EXERCISE DETAILS: Copy each line in the data below that contains the word "además".

Items from a data source

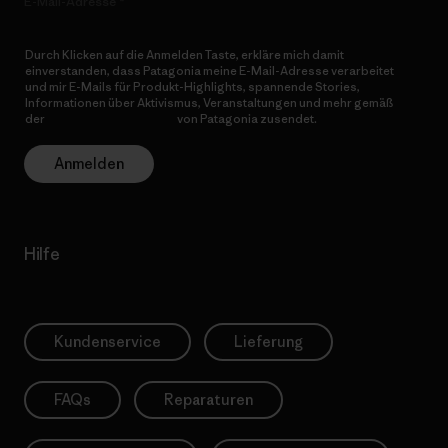
E-Mail-Adresse
Durch Klicken auf die Anmelden Taste, erkläre mich damit
einverstanden, dass Patagonia meine E-Mail-Adresse verarbeitet
und mir E-Mails für Produkt-Highlights, spannende Stories,
Informationen über Aktivismus, Veranstaltungen und mehr gemäß
der
Datenschutzerklärung
von Patagonia zusendet.
Anmelden
Hilfe
Kundenservice
Lieferung
FAQs
Reparaturen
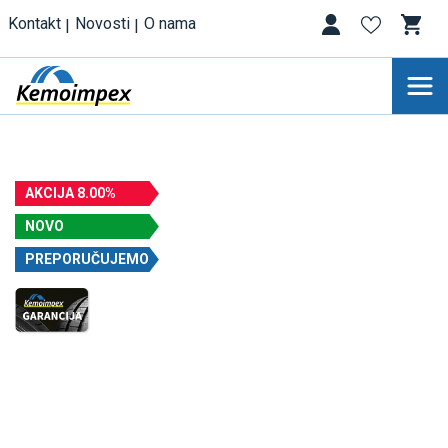
Kontakt
Novosti
O nama
AKCIJA 8.00%
NOVO
PREPORUČUJEMO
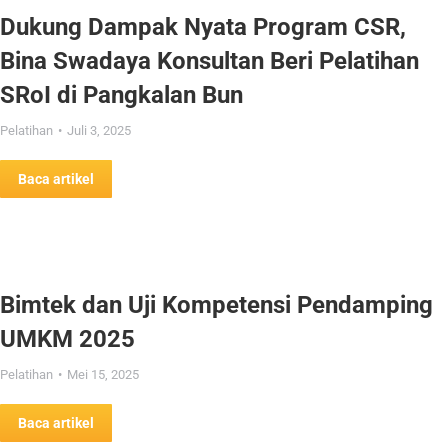
Dukung Dampak Nyata Program CSR,
Bina Swadaya Konsultan Beri Pelatihan
SRoI di Pangkalan Bun
Pelatihan
Juli 3, 2025
Baca artikel
Bimtek dan Uji Kompetensi Pendamping
UMKM 2025
Pelatihan
Mei 15, 2025
Baca artikel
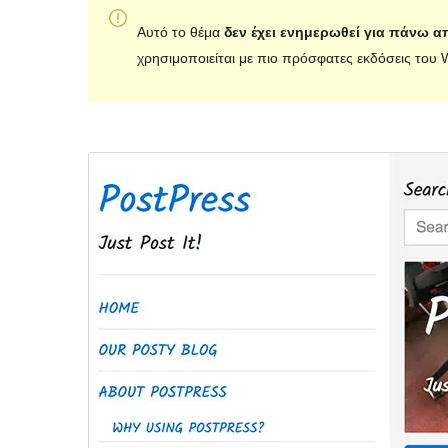
Αυτό το θέμα
δεν έχει ενημερωθεί για πάνω α
χρησιμοποιείται με πιο πρόσφατες εκδόσεις του 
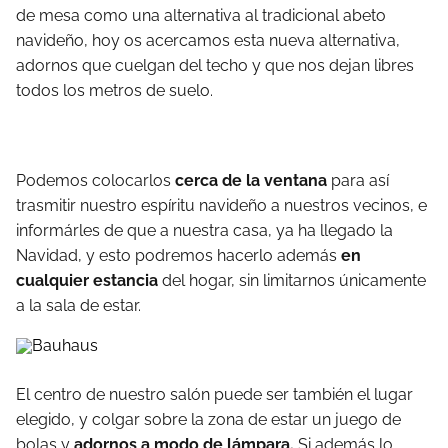
de mesa como una alternativa al tradicional abeto
navideño, hoy os acercamos esta nueva alternativa,
adornos que cuelgan del techo y que nos dejan libres
todos los metros de suelo.
Podemos colocarlos
cerca de la ventana
para así
trasmitir nuestro espíritu navideño a nuestros vecinos, e
informárles de que a nuestra casa, ya ha llegado la
Navidad, y esto podremos hacerlo además
en
cualquier estancia
del hogar, sin limitarnos únicamente
a la sala de estar.
El centro de nuestro salón puede ser también el lugar
elegido, y colgar sobre la zona de estar un juego de
bolas y
adornos a modo de lámpara.
Si además lo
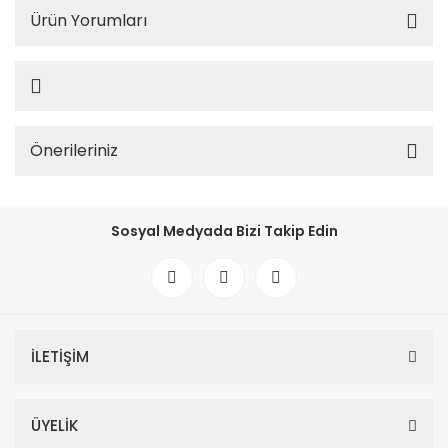
Ürün Yorumları
Önerileriniz
Sosyal Medyada Bizi Takip Edin
İLETİŞİM
ÜYELİK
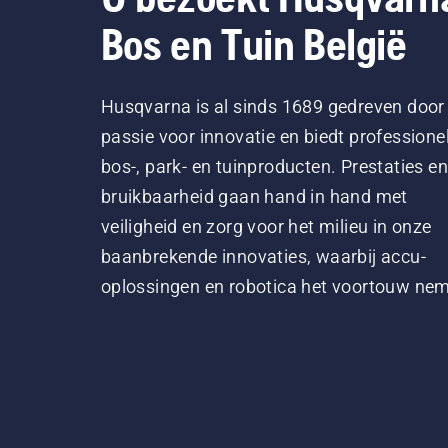
Bos en Tuin België
Husqvarna is al sinds 1689 gedreven door
passie voor innovatie en biedt professione
bos-, park- en tuinproducten. Prestaties en
bruikbaarheid gaan hand in hand met
veiligheid en zorg voor het milieu in onze
baanbrekende innovaties, waarbij accu-
oplossingen en robotica het voortouw ne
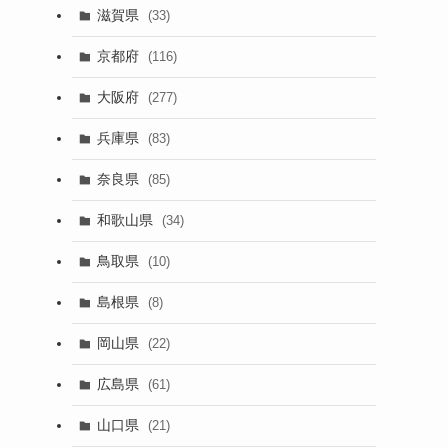
滋賀県
(33)
京都府
(116)
大阪府
(277)
兵庫県
(83)
奈良県
(85)
和歌山県
(34)
鳥取県
(10)
島根県
(8)
岡山県
(22)
広島県
(61)
山口県
(21)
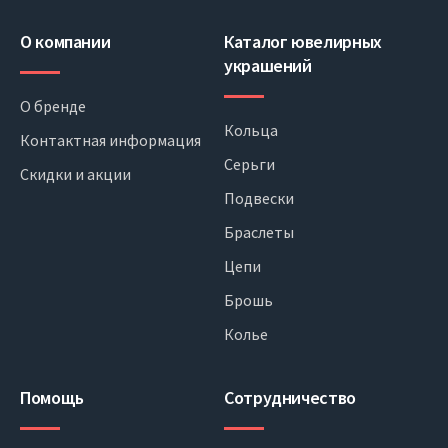
О компании
Каталог ювелирных
украшений
О бренде
Кольца
Контактная информация
Серьги
Скидки и акции
Подвески
Браслеты
Цепи
Брошь
Колье
Помощь
Сотрудничество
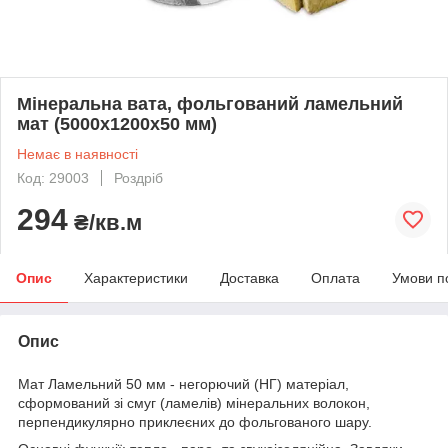
Мінеральна вата, фольгований ламельний
мат (5000х1200х50 мм)
Немає в наявності
Код: 29003
Роздріб
294
₴/кв.м
Опис
Характеристики
Доставка
Оплата
Умови п
Опис
Мат Ламельний 50 мм - негорючий (НГ) матеріал,
сформований зі смуг (ламелів) мінеральних волокон,
перпендикулярно приклеєних до фольгованого шару.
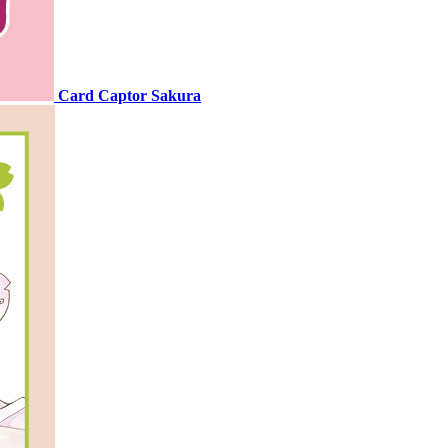
Card Captor Sakura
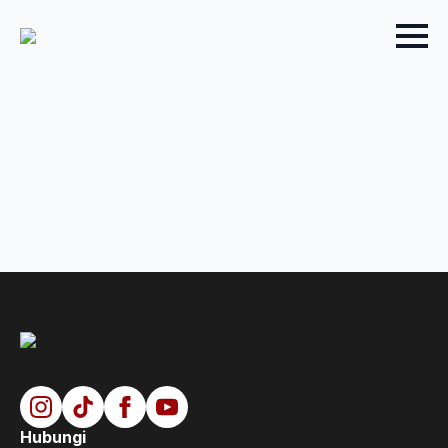
Hubungi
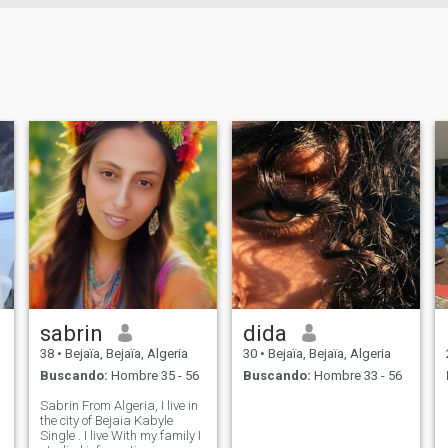
sabrin
dida
38
•
Bejaïa, Bejaïa, Algeria
30
•
Bejaïa, Bejaïa, Algeria
Buscando:
Hombre 35 - 56
Buscando:
Hombre 33 - 56
Sabrin From Algeria, I live in
the city of Bejaia Kabyle
Single . I live With my family I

RESULT OF THIS EXERCISE:
Navidad, y esto podremos hacerlo además
Si además lo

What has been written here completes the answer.